→ What this task involves:
Look through the lines below, find those with the word "коленного", and copy them.

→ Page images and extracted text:
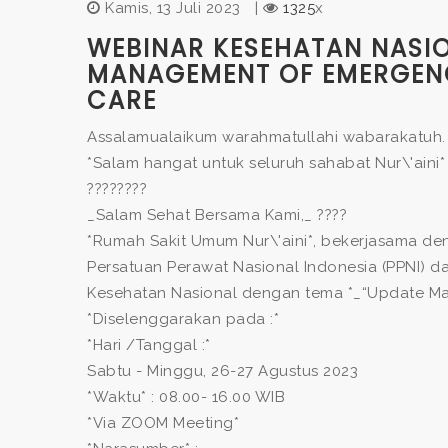
Kamis, 13 Juli 2023
|
1325
x
WEBINAR KESEHATAN NASI
MANAGEMENT OF EMERGENC
CARE
Assalamualaikum warahmatullahi wabarakatuh.
*Salam hangat untuk seluruh sahabat Nur\'aini*
????????
_Salam Sehat Bersama Kami,_ ????
*Rumah Sakit Umum Nur\'aini*, bekerjasama den
Persatuan Perawat Nasional Indonesia (PPNI) d
Kesehatan Nasional dengan tema *_“Update Man
*Diselenggarakan pada :*
*Hari /Tanggal :*
Sabtu - Minggu, 26-27 Agustus 2023
*Waktu* : 08.00- 16.00 WIB
*Via ZOOM Meeting*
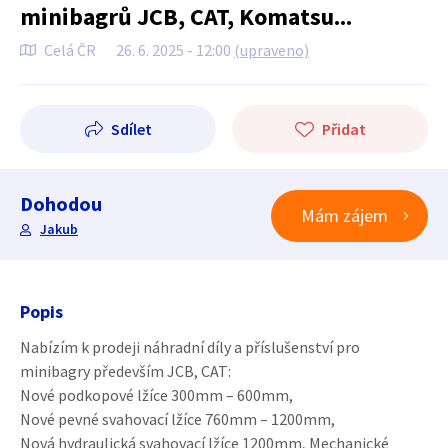
minibagrů JCB, CAT, Komatsu...
Celá ČR
26. 6. 2025 - 12:00
(upraveno)
Sdílet
Přidat
Dohodou
Mám zájem
Jakub
Popis
Nabízím k prodeji náhradní díly a příslušenství pro
minibagry především JCB, CAT:
Nové podkopové lžíce 300mm – 600mm,
Nové pevné svahovací lžíce 760mm – 1200mm,
Nová hydraulická svahovací lžíce 1200mm, Mechanické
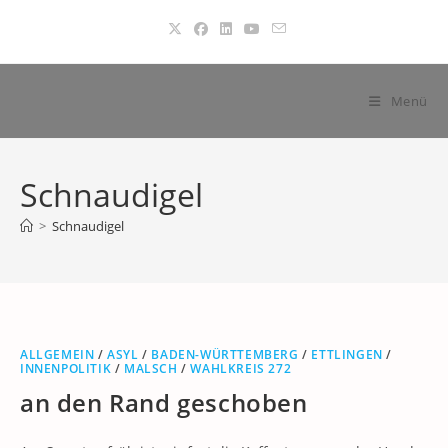
Zum
Inhalt
springen
Menü
Schnaudigel
>
Schnaudigel
ALLGEMEIN
/
ASYL
/
BADEN-WÜRTTEMBERG
/
ETTLINGEN
/
INNENPOLITIK
/
MALSCH
/
WAHLKREIS 272
an den Rand geschoben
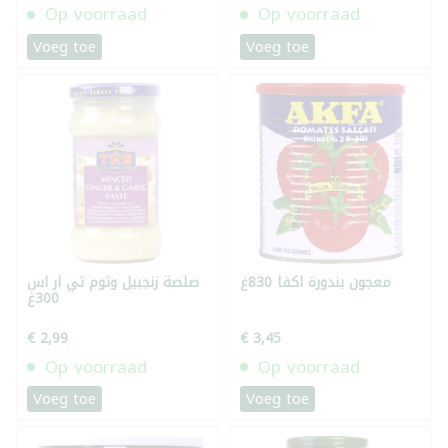
Op voorraad
Op voorraad
Voeg toe
Voeg toe
معجون بندورة اكفا 830غ
صلصة زنجبيل وثوم تي ار اس
300غ
€ 2,99
€ 3,45
Op voorraad
Op voorraad
Voeg toe
Voeg toe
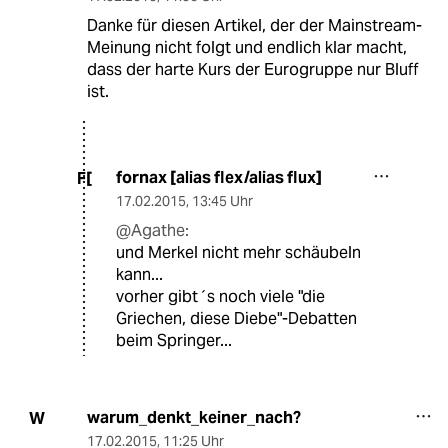
Danke für diesen Artikel, der der Mainstream-
Meinung nicht folgt und endlich klar macht,
dass der harte Kurs der Eurogruppe nur Bluff
ist.
fornax [alias flex/alias flux]
F[
17.02.2015
,
13:45 Uhr
@Agathe:
und Merkel nicht mehr schäubeln
kann...
vorher gibt´s noch viele "die
Griechen, diese Diebe"-Debatten
beim Springer...
warum_denkt_keiner_nach?
W
17.02.2015
,
11:25 Uhr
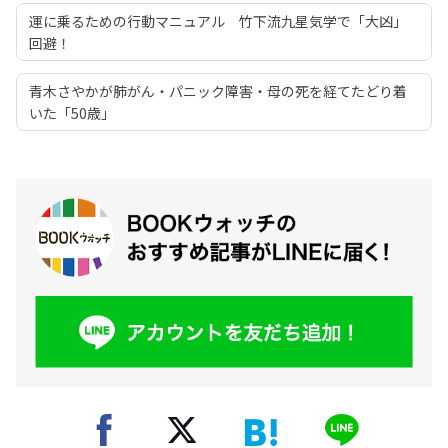
運に乗るための行動マニュアル 竹下流九星気学で「大凶」
回避！
青木さやかが肺がん・パニック障害・母の死を経てたどり着
いた「50歳」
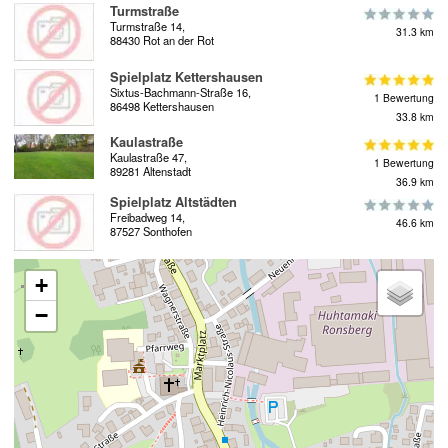
Turmstraße
Turmstraße 14,
31.3 km
88430 Rot an der Rot
Spielplatz Kettershausen
Sixtus-Bachmann-Straße 16,
1 Bewertung
86498 Kettershausen
33.8 km
Kaulastraße
Kaulastraße 47,
1 Bewertung
89281 Altenstadt
36.9 km
Spielplatz Altstädten
Freibadweg 14,
46.6 km
87527 Sonthofen
+
−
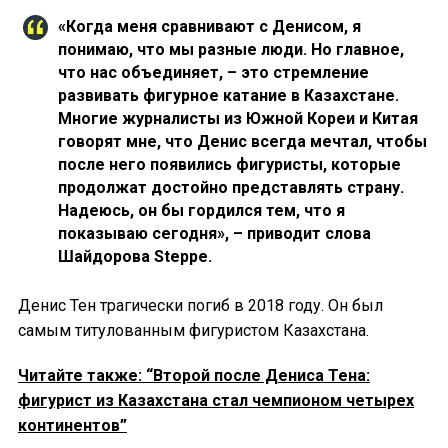
«Когда меня сравнивают с Денисом, я
понимаю, что мы разные люди. Но главное,
что нас объединяет, – это стремление
развивать фигурное катание в Казахстане.
Многие журналисты из Южной Кореи и Китая
говорят мне, что Денис всегда мечтал, чтобы
после него появились фигуристы, которые
продолжат достойно представлять страну.
Надеюсь, он бы гордился тем, что я
показываю сегодня», – приводит слова
Шайдорова Steppe.
Денис Тен трагически погиб в 2018 году. Он был
самым титулованным фигуристом Казахстана.
Читайте также: “Второй после Дениса Тена:
фигурист из Казахстана стал чемпионом четырех
континентов”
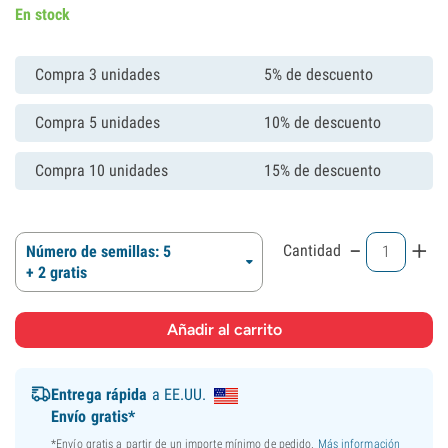
En stock
Compra 3 unidades
5% de descuento
Compra 5 unidades
10% de descuento
Compra 10 unidades
15% de descuento
-
+
Cantidad
Número de semillas: 5
+ 2 gratis
Entrega rápida
a EE.UU.
Envío gratis*
*Envío gratis a partir de un importe mínimo de pedido.
Más información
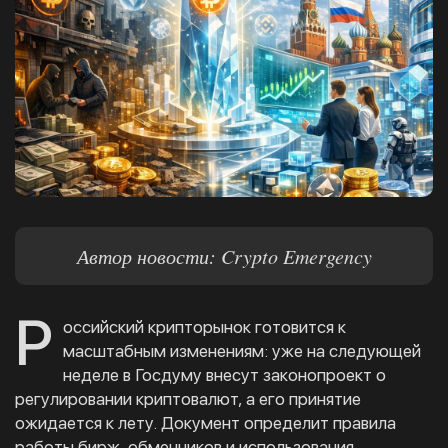
Автор новости: Crypto Emergency
Р
оссийский крипторынок готовится к
масштабным изменениям: уже на следующей
неделе в Госдуму внесут законопроект о
регулировании криптовалют, а его принятие
ожидается к лету. Документ определит правила
работы бирж, обменников и использования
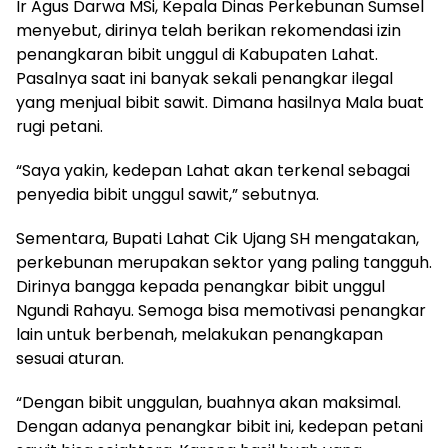
Ir Agus Darwa MSi, Kepala Dinas Perkebunan Sumsel
menyebut, dirinya telah berikan rekomendasi izin
penangkaran bibit unggul di Kabupaten Lahat.
Pasalnya saat ini banyak sekali penangkar ilegal
yang menjual bibit sawit. Dimana hasilnya Mala buat
rugi petani.
“Saya yakin, kedepan Lahat akan terkenal sebagai
penyedia bibit unggul sawit,” sebutnya.
Sementara, Bupati Lahat Cik Ujang SH mengatakan,
perkebunan merupakan sektor yang paling tangguh.
Dirinya bangga kepada penangkar bibit unggul
Ngundi Rahayu. Semoga bisa memotivasi penangkar
lain untuk berbenah, melakukan penangkapan
sesuai aturan.
“Dengan bibit unggulan, buahnya akan maksimal.
Dengan adanya penangkar bibit ini, kedepan petani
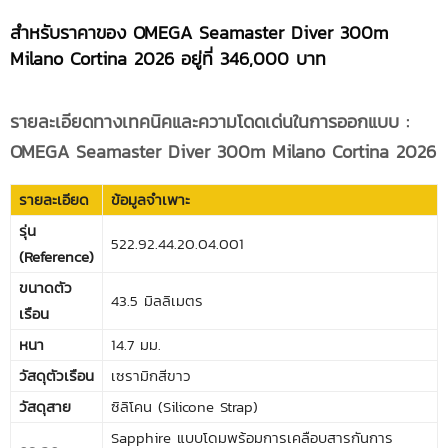
สำหรับราคาของ
OMEGA Seamaster Diver 300m
Milano Cortina 2026 อยู่ที่
346,000 บาท
รายละเอียดทางเทคนิคและความโดดเด่นในการออกแบบ
:
OMEGA Seamaster Diver 300m Milano Cortina 2026
รายละเอียด
ข้อมูลจำเพาะ
รุ่น
522.92.44.20.04.001
(
Reference)
ขนาดตัว
43.5 มิลลิเมตร
เรือน
หนา
14.7 มม.
วัสดุตัวเรือน
เซรามิกสีขาว
วัสดุสาย
ซิลิโคน (Silicone Strap)
Sapphire แบบโดมพร้อมการเคลือบสารกันการ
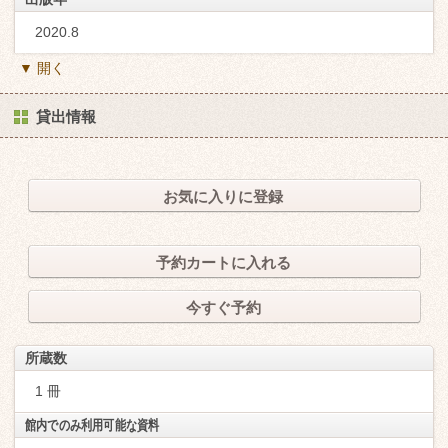
2020.8
▼ 開く
貸出情報
お気に入りに登録
予約カートに入れる
今すぐ予約
所蔵数
1 冊
館内でのみ利用可能な資料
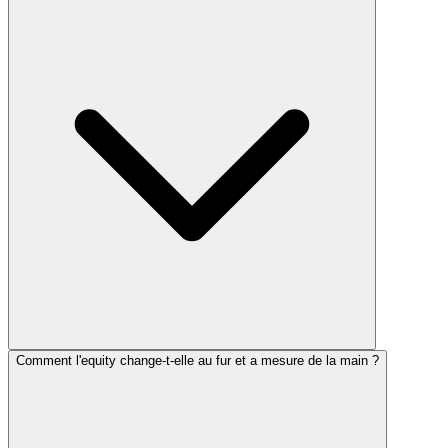
Comment l'equity change-t-elle au fur et a mesure de la main ?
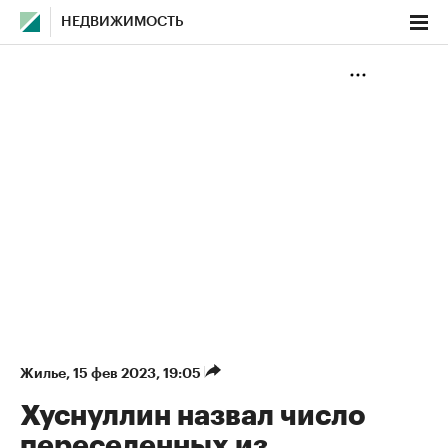
НЕДВИЖИМОСТЬ
Жилье
⁠,
15 фев 2023, 19:05
Хуснуллин назвал число
переселенных из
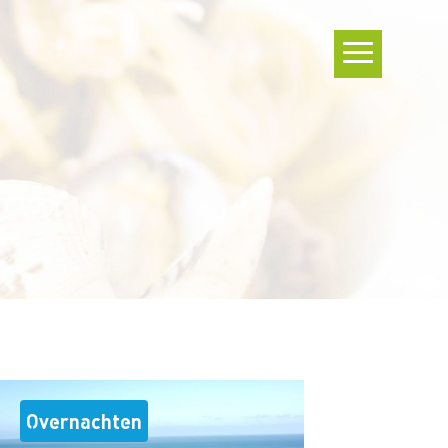
Overnachten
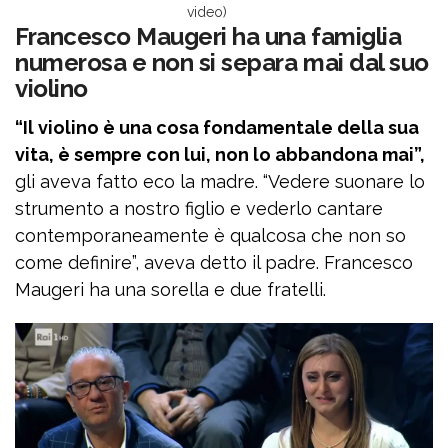
video)
Francesco Maugeri ha una famiglia
numerosa e non si separa mai dal suo
violino
“Il violino è una cosa fondamentale della sua
vita, è sempre con lui, non lo abbandona mai”,
gli aveva fatto eco la madre. “Vedere suonare lo
strumento a nostro figlio e vederlo cantare
contemporaneamente è qualcosa che non so
come definire”, aveva detto il padre. Francesco
Maugeri ha una sorella e due fratelli.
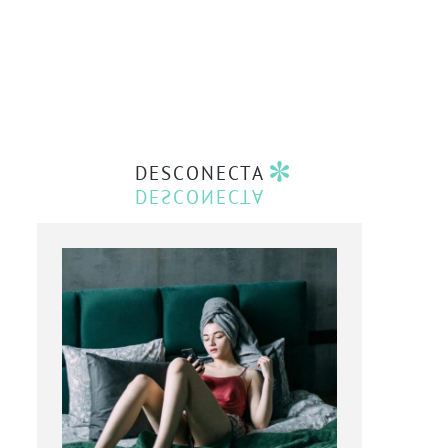
DESCONECTA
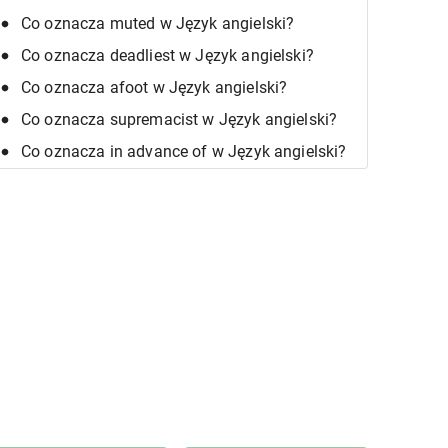
Co oznacza muted w Język angielski?
Co oznacza deadliest w Język angielski?
Co oznacza afoot w Język angielski?
Co oznacza supremacist w Język angielski?
Co oznacza in advance of w Język angielski?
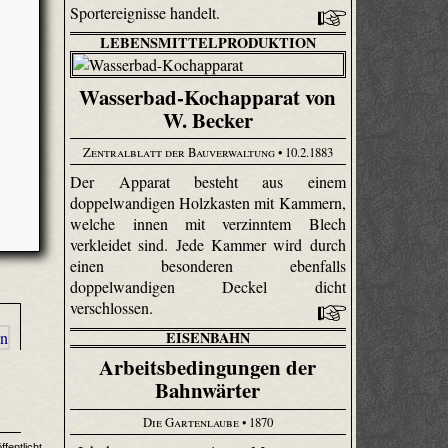
Sportereignisse handelt.
LEBENSMITTELPRODUKTION
Wasserbad-Kochapparat von
W. Becker
Zentralblatt der Bauverwaltung
• 10.2.1883
Der Apparat besteht aus einem
doppelwandigen Holzkasten mit Kammern,
welche innen mit verzinntem Blech
verkleidet sind. Jede Kammer wird durch
einen besonderen ebenfalls
doppelwandigen Deckel dicht
verschlossen.
EISENBAHN
Arbeitsbedingungen der
Bahnwärter
Die Gartenlaube
• 1870
ffentlicht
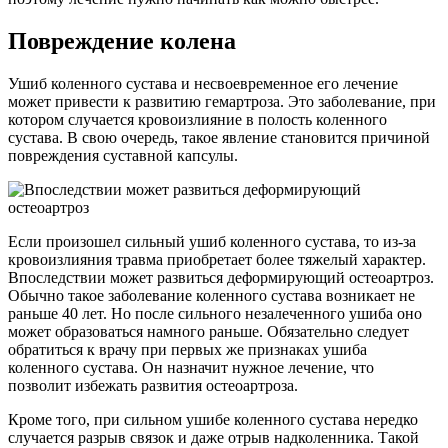
Повреждение колена
Ушиб коленного сустава и несвоевременное его лечение
может привести к развитию гемартроза. Это заболевание, при
котором случается кровоизлияние в полость коленного
сустава. В свою очередь, такое явление становится причиной
повреждения суставной капсулы.
Если произошел сильный ушиб коленного сустава, то из-за
кровоизлияния травма приобретает более тяжелый характер.
Впоследствии может развиться деформирующий остеоартроз.
Обычно такое заболевание коленного сустава возникает не
раньше 40 лет. Но после сильного незалеченного ушиба оно
может образоваться намного раньше. Обязательно следует
обратиться к врачу при первых же признаках ушиба
коленного сустава. Он назначит нужное лечение, что
позволит избежать развития остеоартроза.
Кроме того, при сильном ушибе коленного сустава нередко
случается разрыв связок и даже отрыв надколенника. Такой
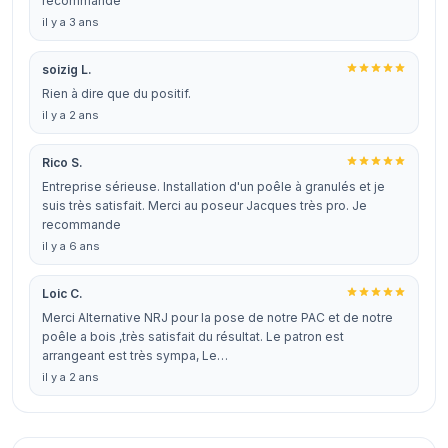
recommande
il y a 3 ans
soizig L.
Rien à dire que du positif.
il y a 2 ans
Rico S.
Entreprise sérieuse. Installation d'un poêle à granulés et je
suis très satisfait. Merci au poseur Jacques très pro. Je
recommande
il y a 6 ans
Loic C.
Merci Alternative NRJ pour la pose de notre PAC et de notre
poêle a bois ,très satisfait du résultat. Le patron est
arrangeant est très sympa, Le…
il y a 2 ans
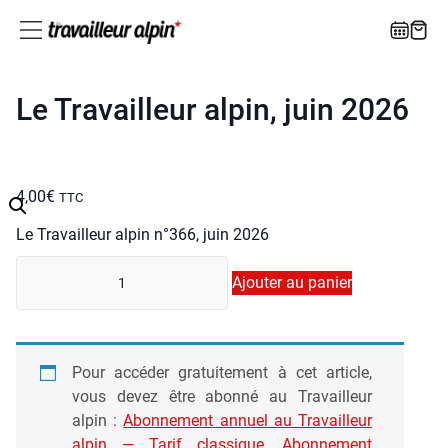
Le Travailleur alpin, juin 2026
4,00
€
TTC
Le Tra­vailleur alpin n°366, juin 2026
quan­
Ajouter au panier
ti­
té
de
Le
Pour accé­der gra­tui­te­ment à cet article,
Tra­
vous devez être abon­né au Tra­vailleur
vailleur
alpin :
Abon­ne­ment annuel au Tra­vailleur
alpin,
alpin — Tarif clas­sique
,
Abon­ne­ment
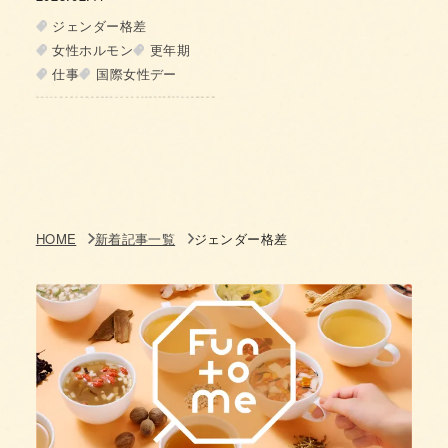
ジェンダー格差
女性ホルモン
更年期
仕事
国際女性デー
HOME
新着記事一覧
ジェンダー格差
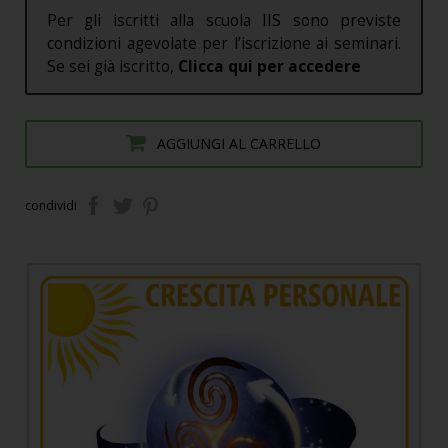
Per gli iscritti alla scuola IIS sono previste
condizioni agevolate per l’iscrizione ai seminari.
Se sei già iscritto,
Clicca qui per accedere
AGGIUNGI AL CARRELLO
condividi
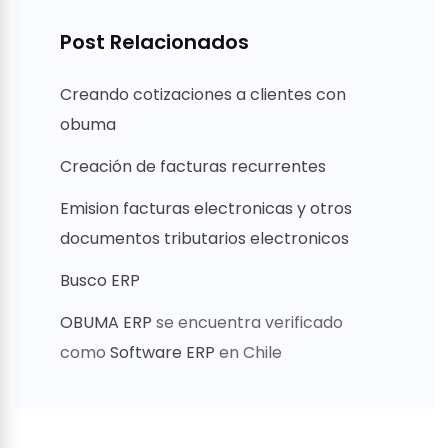
Post Relacionados
Creando cotizaciones a clientes con
obuma
Creación de facturas recurrentes
Emision facturas electronicas y otros
documentos tributarios electronicos
Busco ERP
OBUMA ERP
se encuentra verificado
como
Software ERP
en Chile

→ Solution for this exercise:
Ушиб коленного сустава и несвоевременное его лечение
котором случается кровоизлияние в полость коленного
Если произошел сильный ушиб коленного сустава, то из-за
Обычно такое заболевание коленного сустава возникает не
коленного сустава. Он назначит нужное лечение, что
Кроме того, при сильном ушибе коленного сустава нередко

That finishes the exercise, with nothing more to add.